Better legal framework for green credit needed

(VEN) - Due to the urgent market demand, many businesses desperately need green credit for transformation to green production. Commercial banks have also been actively participating in this playground. However, the biggest barrier today is the lack of legal framework to enable strong green credit flows.

Green credit balance at 4.2 percent of the economy’s total

According to statistics from the State Bank of Vietnam (SBV), during the 2017-2022 period, the credit balance of the banking system for Vietnam’s green fields has an average growth rate of more than 23 percent per year.
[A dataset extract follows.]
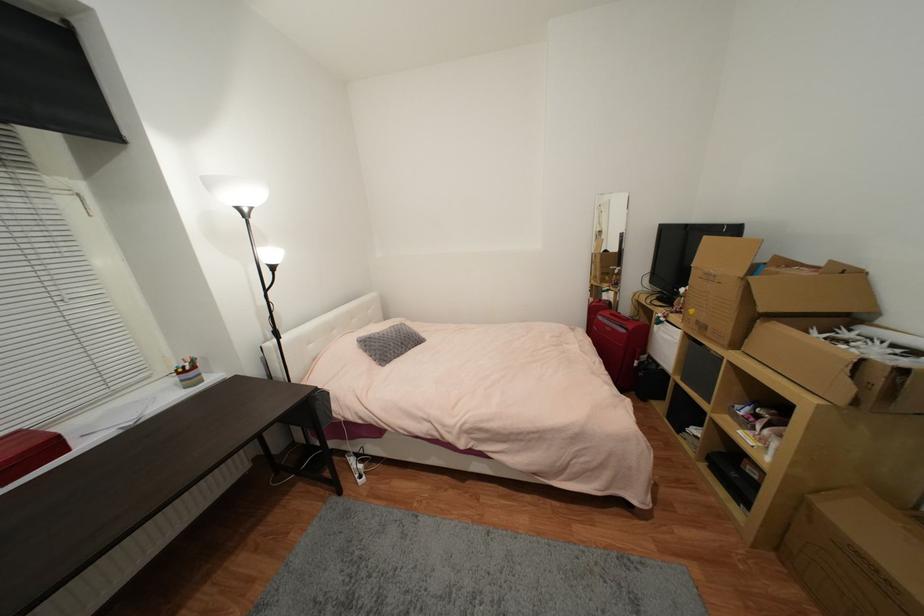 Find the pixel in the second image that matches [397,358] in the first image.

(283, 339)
By June 30, 2023, green credit balance had accounted for about 4.2 percent of the economy’s total credit balance.

Better legal framework for green credit needed
By June 30, 2023, green credit outstanding balance reached nearly VND528.3 trillion - photo: LPBank

Among the 12 areas that the SBV guides credit institutions to offer green credit, outstanding loans focus mainly on renewable energy /clean energy sectors (45 percent), and green agriculture (31percent). Credit institutions have enhanced the assessment of environmental and social risks in credit-granting activities.

Nguyen Chi Hieu, Director of ESG consulting of KPMG in Vietnam and Cambodia, cited that at COP26, the Vietnamese Government committed to reduce total greenhouse gas emissions by nine percent by 2030; gradually eliminate coal fuel for electricity production by 2040; and finally, achieve zero net emissions by 2050. “This is an opportunity for banks to participate in the green capital market,” Hieu emphasized.
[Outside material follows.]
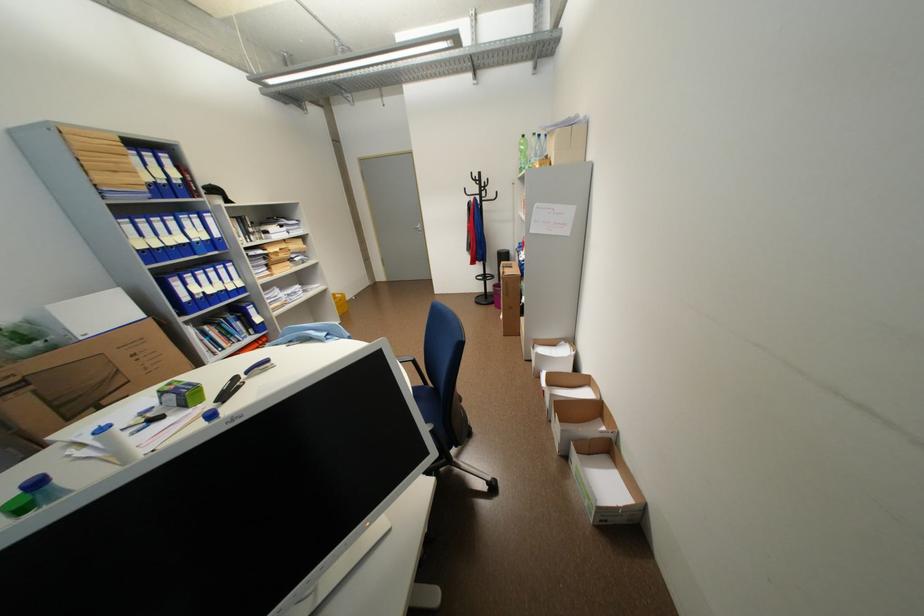 Where is `silver door handle`? This screenshot has height=616, width=924. silver door handle is located at coordinates (418, 225).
Better legal framework for green credit needed
Outstanding loans of green credit focus mainly on renewable and clean energy - photo: OCB

To meet those targets, it is estimated that Vietnam will need about US$368-380 billion or 6.8 percent of GDP each year until 2040 for transition to a green economy and cope with impacts of climate change.

Dao Minh Tu - Deputy Governor of the SBV, said that there are now 43 organizations offering green credit. The goal is that by 2025, 100 percent of credit institutions will have participated in green credit activities. As green credit growth in Vietnam remains limited, the target is that the rate will have reached 25 percent by the end of 2025, and up to 30 to 35 percent by the end of 2030.

More mechanisms needed

According to experts, building infrastructure to develop green credit is considered the key for a strong green finance in Vietnam. Representatives of some private commercial banks assessed that currently Vietnam does not have a specific basis for identifying and classifying green projects and, therefore, commercial banks have difficulties in selecting, appraising, evaluating and monitoring when offering green credit.
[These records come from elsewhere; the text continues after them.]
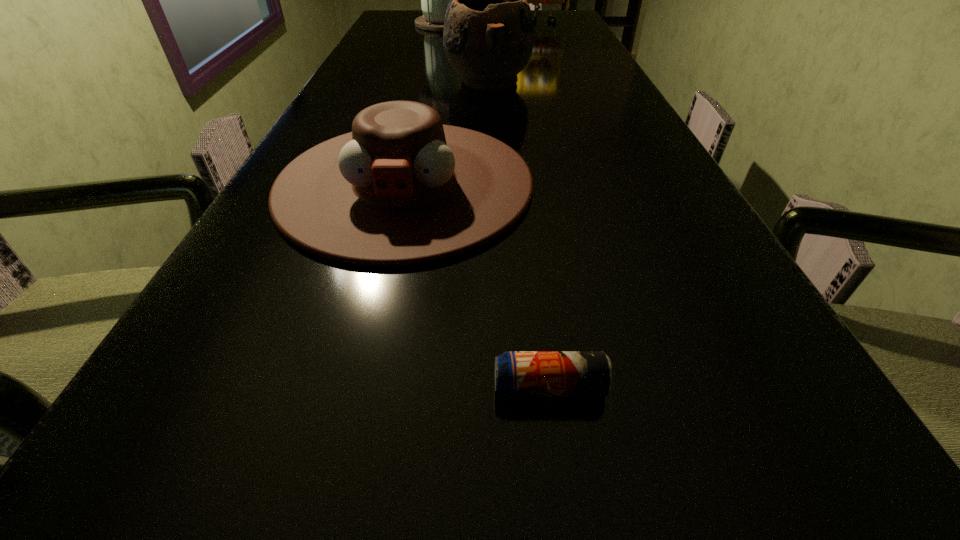 At what (x,y) coordinates should I click in order to perform the action: click on vacant point located on the back of the pottery. Please return your answer as a coordinate pair (x, y). Looking at the image, I should click on (486, 31).

In order to click on vacant space located on the front-facing side of the second shortest object in this screenshot , I will do `click(357, 387)`.

At what (x,y) coordinates should I click in order to perform the action: click on vacant area located 0.050m on the right of the nearest object. Please return your answer as a coordinate pair (x, y). The height and width of the screenshot is (540, 960). Looking at the image, I should click on (649, 387).

Identify the location of lantern present at the far edge. (434, 0).

Find the location of a particular element. The height and width of the screenshot is (540, 960). sponge that is positioned at the far edge is located at coordinates (535, 0).

At what (x,y) coordinates should I click in order to perform the action: click on lantern that is at the left edge. Please return your answer as a coordinate pair (x, y). This screenshot has height=540, width=960. Looking at the image, I should click on (434, 0).

This screenshot has height=540, width=960. What are the coordinates of `cowboy hat that is at the left edge` in the screenshot? It's located at (402, 188).

At what (x,y) coordinates should I click in order to perform the action: click on object situated at the right edge. Please return your answer as a coordinate pair (x, y). The width and height of the screenshot is (960, 540). Looking at the image, I should click on 535,0.

I want to click on object located at the far left corner, so click(434, 0).

Locate an element on the screen. object located at the far right corner is located at coordinates (535, 0).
In this regard, Nguyen Chi Hieu also pointed out five main difficulties that banks need to deal with. First, it is the quality of staff in appraisal work; second, the bank’s internal process when classifying green credit; third, integrating environmental, social, and governance risks into the bank’s overall risk framework; fourth, inflating green projects which will cause damage to banks; fifth, the data system on the society, environment which is not consistent.

To develop green credit, bank experts proposed that the Government, ministries, and sectors soon complete the legal framework for a sustainable finance sector in general and green credit in particular; and develop a roadmap to implement support mechanisms for green industries (taxes, fees, capital, markets, planning, development strategies, and more) of each industry/field in a synchronous way to attract and use the green credit capital effectively.